“En Cuba no se vive, se sobrevive”: opositor dice que el cambio es “de vida o muerte”

El opositor Juan Francisco Sigler Amaya denunció la crisis económica, social y política en Cuba y aseguró que los ciudadanos “no viven, sino que sobreviven”.
El opositor cubano Juan Francisco Sigler Amaya aseguró que la escasez de alimentos, los apagones y la crisis productiva marcan la vida diaria en la isla. Crédito: AFP y Naciones Unidas

La crisis económica, social y política que atraviesa Cuba ha llevado a que muchos ciudadanos vivan en condiciones límite, según denunció el opositor cubano Juan Francisco Sigler Amaya en una entrevista concedida a La FM. Desde la isla, el activista describió un panorama marcado por la escasez, el deterioro institucional y la represión, al tiempo que expresó expectativas sobre un eventual cambio político en el país.

“En Cuba no se vive, se sobrevive”

Sigler Amaya afirmó que la vida cotidiana de los cubanos está dominada por la precariedad. Según relató, la falta de bienes esenciales y servicios básicos ha llevado a la población a una situación de supervivencia permanente. “No vivir es sobrevivir. Los cubanos están sobreviviendo de distintas maneras porque realmente todo lo esencial para la vida del ser humano en este país prácticamente ha dejado de existir”, aseguró.

El opositor sostuvo que la escasez de alimentos, la crisis energética y el deterioro general de las condiciones de vida afectan a amplios sectores de la sociedad. A su juicio, el país atraviesa una crisis estructural que se agrava cada día. “Este país se está muriendo todos los días un poco”, afirmó.

Sigler Amaya también describió un ambiente de tristeza y desgaste social entre la población. “Las personas están muy tristes. Hay un problema general en lo social, en lo político y en lo económico”, indicó.

Denuncias de represión y falta de libertades

El opositor también sostuvo que en Cuba existe una represión sistemática contra cualquier manifestación de inconformidad. Según explicó, el Gobierno ha establecido normas que restringen la protesta y castigan las críticas públicas contra el sistema político. “Han hecho leyes para que las personas no puedan manifestarse, no puedan decir ‘fuera la dictadura’. Cualquier cosa puede llevar a la cárcel a las personas”, afirmó.

En ese sentido, denunció que “hay una represión institucionalizada”, lo que, según él, impide que los ciudadanos expresen abiertamente su inconformidad.

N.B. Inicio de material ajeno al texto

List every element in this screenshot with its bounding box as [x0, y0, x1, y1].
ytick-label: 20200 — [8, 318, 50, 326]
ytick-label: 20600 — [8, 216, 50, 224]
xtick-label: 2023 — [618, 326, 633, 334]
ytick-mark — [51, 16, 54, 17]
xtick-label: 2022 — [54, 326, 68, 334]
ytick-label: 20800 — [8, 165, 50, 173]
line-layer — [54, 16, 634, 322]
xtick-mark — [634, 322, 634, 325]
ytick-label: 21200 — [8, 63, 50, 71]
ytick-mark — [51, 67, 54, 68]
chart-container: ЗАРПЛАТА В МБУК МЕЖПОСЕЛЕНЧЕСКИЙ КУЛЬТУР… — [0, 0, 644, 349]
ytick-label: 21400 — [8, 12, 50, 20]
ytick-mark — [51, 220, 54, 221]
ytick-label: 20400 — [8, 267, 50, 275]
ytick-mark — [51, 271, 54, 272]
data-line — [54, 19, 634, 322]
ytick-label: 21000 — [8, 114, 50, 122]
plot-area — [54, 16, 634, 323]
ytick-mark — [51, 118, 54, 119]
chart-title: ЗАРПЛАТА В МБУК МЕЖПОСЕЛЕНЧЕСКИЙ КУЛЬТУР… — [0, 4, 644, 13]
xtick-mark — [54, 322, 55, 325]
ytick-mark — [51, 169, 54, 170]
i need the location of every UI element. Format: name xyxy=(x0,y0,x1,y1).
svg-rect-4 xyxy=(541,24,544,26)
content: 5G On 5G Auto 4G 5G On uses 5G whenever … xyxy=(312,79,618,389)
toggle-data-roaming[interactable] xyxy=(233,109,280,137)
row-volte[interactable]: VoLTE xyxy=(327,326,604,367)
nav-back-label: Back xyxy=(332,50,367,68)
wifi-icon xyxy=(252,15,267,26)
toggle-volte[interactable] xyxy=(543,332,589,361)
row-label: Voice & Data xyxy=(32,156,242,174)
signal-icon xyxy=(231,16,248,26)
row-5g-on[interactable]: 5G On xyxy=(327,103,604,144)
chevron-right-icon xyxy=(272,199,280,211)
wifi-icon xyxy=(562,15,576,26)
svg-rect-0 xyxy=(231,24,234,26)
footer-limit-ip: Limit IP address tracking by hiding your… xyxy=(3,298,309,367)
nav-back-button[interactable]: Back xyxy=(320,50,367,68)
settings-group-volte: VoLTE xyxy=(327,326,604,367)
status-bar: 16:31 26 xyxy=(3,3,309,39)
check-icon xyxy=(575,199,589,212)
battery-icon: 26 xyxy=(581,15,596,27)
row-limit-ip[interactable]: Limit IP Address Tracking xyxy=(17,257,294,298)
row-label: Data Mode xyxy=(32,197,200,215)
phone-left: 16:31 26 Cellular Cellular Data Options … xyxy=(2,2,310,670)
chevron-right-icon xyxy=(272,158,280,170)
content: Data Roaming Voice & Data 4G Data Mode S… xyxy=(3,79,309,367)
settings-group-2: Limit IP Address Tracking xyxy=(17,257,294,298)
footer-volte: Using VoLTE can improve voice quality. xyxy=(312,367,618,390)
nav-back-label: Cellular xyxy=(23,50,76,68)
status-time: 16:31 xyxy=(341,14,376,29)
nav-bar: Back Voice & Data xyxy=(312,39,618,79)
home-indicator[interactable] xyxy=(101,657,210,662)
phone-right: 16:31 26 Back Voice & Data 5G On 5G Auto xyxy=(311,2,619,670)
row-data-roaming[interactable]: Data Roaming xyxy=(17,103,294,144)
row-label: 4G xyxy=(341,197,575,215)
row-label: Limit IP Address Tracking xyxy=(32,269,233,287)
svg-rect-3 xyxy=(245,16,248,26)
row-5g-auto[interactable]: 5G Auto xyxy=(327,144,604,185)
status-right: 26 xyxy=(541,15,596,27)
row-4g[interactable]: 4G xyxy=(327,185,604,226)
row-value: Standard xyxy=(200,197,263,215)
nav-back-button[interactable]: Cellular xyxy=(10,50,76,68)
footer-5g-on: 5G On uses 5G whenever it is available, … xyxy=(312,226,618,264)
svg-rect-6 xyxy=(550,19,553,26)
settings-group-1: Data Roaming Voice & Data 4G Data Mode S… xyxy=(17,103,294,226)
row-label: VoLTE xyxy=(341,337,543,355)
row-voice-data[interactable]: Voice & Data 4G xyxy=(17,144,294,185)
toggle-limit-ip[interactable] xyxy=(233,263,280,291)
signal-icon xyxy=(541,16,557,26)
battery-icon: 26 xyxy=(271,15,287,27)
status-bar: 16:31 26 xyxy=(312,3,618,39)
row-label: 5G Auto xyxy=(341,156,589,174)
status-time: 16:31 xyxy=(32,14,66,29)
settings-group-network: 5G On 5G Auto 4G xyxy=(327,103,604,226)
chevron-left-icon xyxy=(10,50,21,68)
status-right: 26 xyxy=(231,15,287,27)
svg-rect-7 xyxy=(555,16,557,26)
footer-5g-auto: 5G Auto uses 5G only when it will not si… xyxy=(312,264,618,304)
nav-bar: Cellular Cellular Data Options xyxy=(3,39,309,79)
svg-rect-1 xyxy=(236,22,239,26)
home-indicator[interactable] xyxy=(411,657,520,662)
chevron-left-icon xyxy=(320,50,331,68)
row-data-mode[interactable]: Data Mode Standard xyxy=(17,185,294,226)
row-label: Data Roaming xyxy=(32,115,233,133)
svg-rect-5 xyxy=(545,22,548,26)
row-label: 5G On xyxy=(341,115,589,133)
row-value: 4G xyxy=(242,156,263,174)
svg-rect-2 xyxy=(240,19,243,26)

A pesar de ello, Sigler Amaya señaló que el descontento se manifiesta cada vez más en conversaciones privadas entre vecinos y familiares.

Expectativas frente a un eventual cambio político

El activista también se refirió a las conversaciones y especulaciones sobre posibles negociaciones entre Estados Unidos y el gobierno cubano.

Aunque aseguró que muchos ciudadanos esperan un cambio político, advirtió que el régimen podría intentar mantenerse en el poder mediante ajustes internos. “La dictadura está tratando de hacer una trampa, una jugada de engaño. Quitar del medio al actual presidente y poner otro igual para que el sistema continúe”, señaló.

Sigler Amaya afirmó que, según su percepción, la mayoría de los cubanos no desea que los líderes históricos del régimen permanezcan en la isla en un escenario de transición. “Más del 95 % del pueblo cubano no desea que los Castro se queden dentro del país porque serían una amenaza futura para cualquier democracia”, sostuvo.

Crisis económica y colapso productivo

El opositor también atribuyó el deterioro del país al colapso de sectores productivos tradicionales. “La agricultura está arruinada en todo lo que es del cítrico, de la producción de café y de la caña de azúcar”, afirmó.

Recordó que Cuba fue durante décadas un importante productor y exportador de azúcar, pero aseguró que actualmente el país depende de importaciones. “Hoy estamos comprando azúcar en otros países y el Estado le vende a la población una libra de azúcar al mes”, afirmó.

Un cambio que, según el opositor, es “de vida o muerte”

Sigler Amaya insistió en que la crisis ha llegado a un punto crítico y que el deterioro económico continúa acelerándose. “El día de hoy es peor que el de ayer y el de ayer fue peor que el de antier. El país va a la bancarrota”, señaló.

En su opinión, el creciente descontento social podría impulsar transformaciones políticas en el futuro cercano. “Así no se puede vivir en este país. Es una cuestión de vida o muerte. El cambio en Cuba es una cuestión de vida o muerte”, concluyó.